Elliot tiene gestos femeninos, pero bajo las mejillas asoma una barba de varios días. “Una vez, la llegué a tener por acá –hace un gesto hacia el pecho–. Parecía Fidel Castro.”

Por ahora, Towa es un DJ joven, prometedor, que ya se codea con los grandes, a fuerza de pasar una música a la que él llama netamente “maricona”. “Yo paso los hitazos de cuando iba a bailar a Bunker. Ésa es la música maricona para mí. Tengo una mente muy femenina. Qué querés: a los hombres no los entiendo, me gustan. La gente se acerca a la cabina para decirme: ‘No te puedo creer, ¡qué buenos tiempos, nena!’.”

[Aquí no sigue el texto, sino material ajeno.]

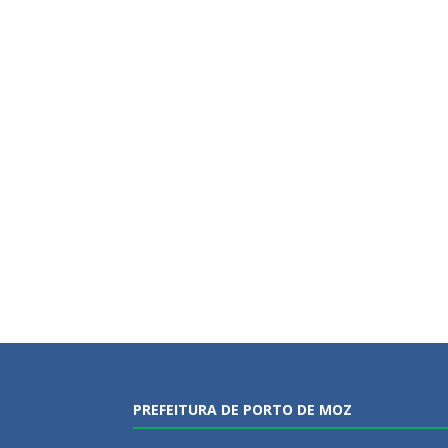
PREFEITURA DE PORTO DE MOZ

Towa, bautizado así por un célebre DJ oriental de la banda Dee Light, es una rareza no sólo por lo que usted ya sabe, además, su comportamiento en las cabinas es fruto de cierta extraña espontaneidad. “¿Cuáles son mis bandas favoritas, querés saber? Dejame pensar. Uh, qué pregunta difícil. A mí me gusta la música medio bizarra, un poco de latino. Pero no me acuerdo los grupos.”

“Towa no es un DJ de biblioteca”, explica la Negra, su roommate. “No esperes que te responda como los demás.”

Towa tarda un promedio de hora y media en montarse como mujer. “Si lo hago tranquilo, ponele tres horas. La primera vez que me monté tenía 16 años. Y no me gustó porque llevaba ropa prestada. En la segunda ocasión, me puse peluca violeta y plataformas de madera. Fue para el aniversario de la disco El Cielo. Era una diosa.”

Pero ser DJ es un trabajo exigente y a veces pecar de coqueta tiene sus contras. “Empiezo a mirar cómo estoy y me olvido de la música. El otro día, me estaba arreglando el cinturón porque se me caía el pantalón y cuando me quise acordar, ¡se había terminado el tema! Esa noche tuve todos los baches del mundo. ¡Dios mío: así de la Creamfields no me van a llamar nunca!”